Magitot, em 1867 (WEYNE,1993 APUD FREITAS,2001, p.60), portanto antes de Miller, foi o pesquisador que, através de experimentos, associou o açúcar à dissolução do esmalte. A partir de então, os estudos levantados por Freitas como importantes para a compreensão da relação açúcar/cárie, virão a acontecer somente a partir da década de 1950. Lembrando o autor do famoso estudo de Vipeholm com doentes mentais em 1954 (2001,p.61).

Fatores ligados ao hospedeiro, segundo Freitas, foram os menos exaustivamente estudados na odontologia, mesmo tendo sido os que forneceram a terapêutica preventiva mais eficaz como o uso do flúor (2001, p.69). Por volta do início da década de 1960 é

identificado o processo de maturação do esmalte (idem, p.68). Com sua famosa tríade, Keyes em 1960, sistematizando os conhecimentos sobre a

etiologia da cárie dos trabalhos da época, propôs inovadoramente uma explicação multicausal da doença. Para Freitas é a partir deste modelo que as abordagens socialmente ordenadas começam a aparecer ( 2001, p.46 ).

A partir de então trabalhos levando em conta variáveis sociais, começam a surgir. O trabalho de um autor brasileiro circunscrito à época e citado na análise de Freitas, é o de Viegas em 1960, que concluía sobre a impossibilidade de associar nível sócio-econômico e cárie (2001, p.75) .

Estes dados apontam para um inexpressivo aporte de trabalhos direcionados a assuntos odontológicos envolvendo o social por volta da década de 1960.

Presume-se que estes conhecimentos estivessem organizados e compilados para serem ministrados aos futuros dentistas nos currículos formais dos cursos de odontologia. Voltemos, portanto, mais uma vez às propostas curriculares presentes no capítulo 1.

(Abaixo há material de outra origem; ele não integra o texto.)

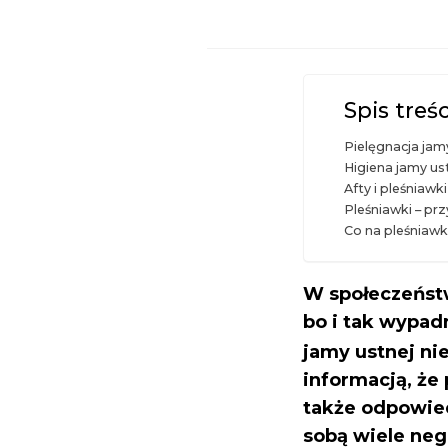
Spis treśc
Pielęgnacja ja
Higiena jamy us
Afty i pleśniaw
Pleśniawki – pr
Co na pleśniawk
W społeczeństw
bo i tak wypad
jamy ustnej n
informacją, że
także odpowied
sobą wiele ne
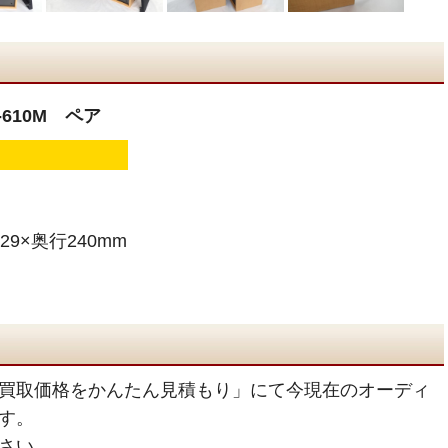
-610M ペア
29×奥行240mm
買取価格をかんたん見積もり」にて今現在のオーディ
す。
さい。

Considerando que o conteúdo de etiologia da cárie como incluído no campo disciplinar de patologia, e assim seria pré requisito para o estudo de higiene, verificamos que durante todo o período de 1945 – 1966 a disciplina de patologia foi ministrada posteriormente a de higiene. A proposta curricular era organizada de tal forma que o aluno aprendia métodos de higiene, sem estudar anteriormente patologia. Como contra-senso, encontramos apenas no tempo do Instituto (1933), a disciplina de patologia sendo oferecida

previamente ao estudo de higiene.3

Este fato demonstra que as trajetórias dos processos de formação instistucionalizada não seguem necessariamente uma racionalidade ascendente ou isenta de erros.

Outra opção que encontramos para verificar como estes saberes poderiam estar se circundando às práticas, foi a busca na imprensa escrita leiga de artigos que pudessem referir-se ao tema. Nesta busca, encontramos um artigo datado de janeiro de 1950, que objetivava oferecer explicações para a cárie dentária. Este artigo pode ser destacado como sinalizador dos saberes científicos que circulavam e eram divulgados no município.

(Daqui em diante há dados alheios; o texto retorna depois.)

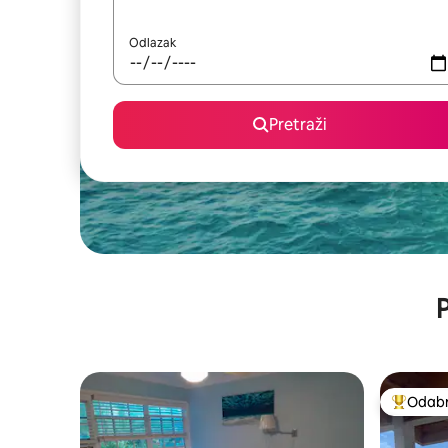
Odlazak
Pretraži
P
Odabra
Među naj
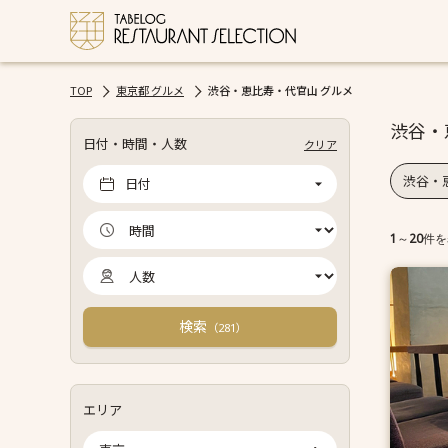
TOP
東京都 グルメ
渋谷・恵比寿・代官山 グルメ
渋谷・
日付・時間・人数
クリア
渋谷・
日付
1
～
20
件を
検索
（
）
281
エリア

O artigo não encontrava-se creditado a um autor, presume-se que tenha sido elaborado pela equipe editorial do jornal. Foi baseado em estudos norte americanos, e correlacionou as causas de desenvolvimento da cárie, ao modo como a civilização moderna vive. Mas avançou pouco na compreensão do fator social, dentro da rede de causalidade. A explicação oferecida entre alimentação e cárie foi baseada em experimentos com animais. Esboçou uma explicação multicausal e propôs como forma de intervenção preventiva coletiva, o uso de flúor nas águas de abastecimento. Este artigo foi encontrado e transcrito do jornal A Nação datado de 27/10/1950.